## WHAT TO DO
Each entry should appear in the answer exactly as written.

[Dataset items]
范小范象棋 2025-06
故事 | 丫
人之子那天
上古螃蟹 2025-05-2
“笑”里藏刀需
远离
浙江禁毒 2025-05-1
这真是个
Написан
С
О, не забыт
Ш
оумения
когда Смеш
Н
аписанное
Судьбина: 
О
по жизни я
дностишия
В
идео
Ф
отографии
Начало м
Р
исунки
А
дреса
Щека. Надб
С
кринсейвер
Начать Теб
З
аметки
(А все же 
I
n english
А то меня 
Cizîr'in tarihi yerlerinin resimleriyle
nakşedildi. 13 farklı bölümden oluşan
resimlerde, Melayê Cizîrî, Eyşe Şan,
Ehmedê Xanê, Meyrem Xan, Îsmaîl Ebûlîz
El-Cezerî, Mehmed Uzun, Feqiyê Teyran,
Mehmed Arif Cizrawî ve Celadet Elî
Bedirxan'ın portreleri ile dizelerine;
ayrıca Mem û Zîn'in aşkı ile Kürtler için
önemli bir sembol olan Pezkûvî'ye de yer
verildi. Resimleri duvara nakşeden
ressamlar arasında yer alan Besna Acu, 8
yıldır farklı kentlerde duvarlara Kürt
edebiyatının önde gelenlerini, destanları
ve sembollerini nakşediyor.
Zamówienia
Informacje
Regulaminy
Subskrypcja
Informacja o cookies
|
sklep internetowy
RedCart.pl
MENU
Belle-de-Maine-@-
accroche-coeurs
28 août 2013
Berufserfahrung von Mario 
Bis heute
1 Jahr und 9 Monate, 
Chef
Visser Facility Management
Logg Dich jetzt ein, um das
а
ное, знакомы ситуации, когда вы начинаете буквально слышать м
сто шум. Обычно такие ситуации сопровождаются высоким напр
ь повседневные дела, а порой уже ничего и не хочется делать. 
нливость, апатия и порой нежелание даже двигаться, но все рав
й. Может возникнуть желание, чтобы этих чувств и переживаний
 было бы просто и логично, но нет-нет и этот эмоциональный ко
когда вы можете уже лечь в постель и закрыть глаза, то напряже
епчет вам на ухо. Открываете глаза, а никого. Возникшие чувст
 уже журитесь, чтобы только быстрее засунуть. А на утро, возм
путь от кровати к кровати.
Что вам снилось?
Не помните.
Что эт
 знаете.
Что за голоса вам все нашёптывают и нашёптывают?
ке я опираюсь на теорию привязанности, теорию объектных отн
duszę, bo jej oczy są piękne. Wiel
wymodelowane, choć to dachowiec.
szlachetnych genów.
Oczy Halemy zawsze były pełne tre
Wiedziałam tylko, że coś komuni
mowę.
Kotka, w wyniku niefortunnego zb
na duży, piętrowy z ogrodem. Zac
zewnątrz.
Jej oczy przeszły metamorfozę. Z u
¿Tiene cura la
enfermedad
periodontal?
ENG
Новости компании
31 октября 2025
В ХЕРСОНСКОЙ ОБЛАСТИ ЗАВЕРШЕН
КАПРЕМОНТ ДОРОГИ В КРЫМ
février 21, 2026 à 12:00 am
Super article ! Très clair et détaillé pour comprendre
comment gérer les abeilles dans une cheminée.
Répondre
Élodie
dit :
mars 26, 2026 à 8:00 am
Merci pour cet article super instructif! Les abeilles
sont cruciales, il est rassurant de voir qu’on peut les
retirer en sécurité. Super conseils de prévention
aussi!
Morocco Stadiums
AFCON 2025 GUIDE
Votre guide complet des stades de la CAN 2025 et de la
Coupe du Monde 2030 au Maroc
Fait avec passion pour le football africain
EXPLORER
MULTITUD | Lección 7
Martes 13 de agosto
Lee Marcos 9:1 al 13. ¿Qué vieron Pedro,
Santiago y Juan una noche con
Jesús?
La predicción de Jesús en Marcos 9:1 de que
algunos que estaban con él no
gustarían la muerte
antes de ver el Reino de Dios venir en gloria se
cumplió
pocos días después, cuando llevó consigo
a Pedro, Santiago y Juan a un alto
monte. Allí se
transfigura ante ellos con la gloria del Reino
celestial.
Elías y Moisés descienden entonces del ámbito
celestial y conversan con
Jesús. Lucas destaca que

## EXPECTED ANSWER
范小范象棋 2025-06
故事 | 丫
人之子那天
上古螃蟹 2025-05-2
“笑”里藏刀需
远离
浙江禁毒 2025-05-1
这真是个
Написан
С
О, не забыт
Ш
оумения
когда Смеш
Н
аписанное
Судьбина: 
О
по жизни я
дностишия
В
идео
Ф
отографии
Начало м
Р
исунки
А
дреса
Щека. Надб
С
кринсейвер
Начать Теб
З
аметки
(А все же 
I
n english
А то меня 
Cizîr'in tarihi yerlerinin resimleriyle
nakşedildi. 13 farklı bölümden oluşan
resimlerde, Melayê Cizîrî, Eyşe Şan,
Ehmedê Xanê, Meyrem Xan, Îsmaîl Ebûlîz
El-Cezerî, Mehmed Uzun, Feqiyê Teyran,
Mehmed Arif Cizrawî ve Celadet Elî
Bedirxan'ın portreleri ile dizelerine;
ayrıca Mem û Zîn'in aşkı ile Kürtler için
önemli bir sembol olan Pezkûvî'ye de yer
verildi. Resimleri duvara nakşeden
ressamlar arasında yer alan Besna Acu, 8
yıldır farklı kentlerde duvarlara Kürt
edebiyatının önde gelenlerini, destanları
ve sembollerini nakşediyor.
Zamówienia
Informacje
Regulaminy
Subskrypcja
Informacja o cookies
|
sklep internetowy
RedCart.pl
MENU
Belle-de-Maine-@-
accroche-coeurs
28 août 2013
Berufserfahrung von Mario 
Bis heute
1 Jahr und 9 Monate, 
Chef
Visser Facility Management
Logg Dich jetzt ein, um das
а
ное, знакомы ситуации, когда вы начинаете буквально слышать м
сто шум. Обычно такие ситуации сопровождаются высоким напр
ь повседневные дела, а порой уже ничего и не хочется делать. 
нливость, апатия и порой нежелание даже двигаться, но все рав
й. Может возникнуть желание, чтобы этих чувств и переживаний
 было бы просто и логично, но нет-нет и этот эмоциональный ко
когда вы можете уже лечь в постель и закрыть глаза, то напряже
епчет вам на ухо. Открываете глаза, а никого. Возникшие чувст
 уже журитесь, чтобы только быстрее засунуть. А на утро, возм
путь от кровати к кровати.
Что вам снилось?
Не помните.
Что эт
 знаете.
Что за голоса вам все нашёптывают и нашёптывают?
ке я опираюсь на теорию привязанности, теорию объектных отн
duszę, bo jej oczy są piękne. Wiel
wymodelowane, choć to dachowiec.
szlachetnych genów.
Oczy Halemy zawsze były pełne tre
Wiedziałam tylko, że coś komuni
mowę.
Kotka, w wyniku niefortunnego zb
na duży, piętrowy z ogrodem. Zac
zewnątrz.
Jej oczy przeszły metamorfozę. Z u
¿Tiene cura la
enfermedad
periodontal?
ENG
Новости компании
31 октября 2025
В ХЕРСОНСКОЙ ОБЛАСТИ ЗАВЕРШЕН
КАПРЕМОНТ ДОРОГИ В КРЫМ
février 21, 2026 à 12:00 am
Super article ! Très clair et détaillé pour comprendre
comment gérer les abeilles dans une cheminée.
Répondre
Élodie
dit :
mars 26, 2026 à 8:00 am
Merci pour cet article super instructif! Les abeilles
sont cruciales, il est rassurant de voir qu’on peut les
retirer en sécurité. Super conseils de prévention
aussi!
Morocco Stadiums
AFCON 2025 GUIDE
Votre guide complet des stades de la CAN 2025 et de la
Coupe du Monde 2030 au Maroc
Fait avec passion pour le football africain
EXPLORER
MULTITUD | Lección 7
Martes 13 de agosto
Lee Marcos 9:1 al 13. ¿Qué vieron Pedro,
Santiago y Juan una noche con
Jesús?
La predicción de Jesús en Marcos 9:1 de que
algunos que estaban con él no
gustarían la muerte
antes de ver el Reino de Dios venir en gloria se
cumplió
pocos días después, cuando llevó consigo
a Pedro, Santiago y Juan a un alto
monte. Allí se
transfigura ante ellos con la gloria del Reino
celestial.
Elías y Moisés descienden entonces del ámbito
celestial y conversan con
Jesús. Lucas destaca que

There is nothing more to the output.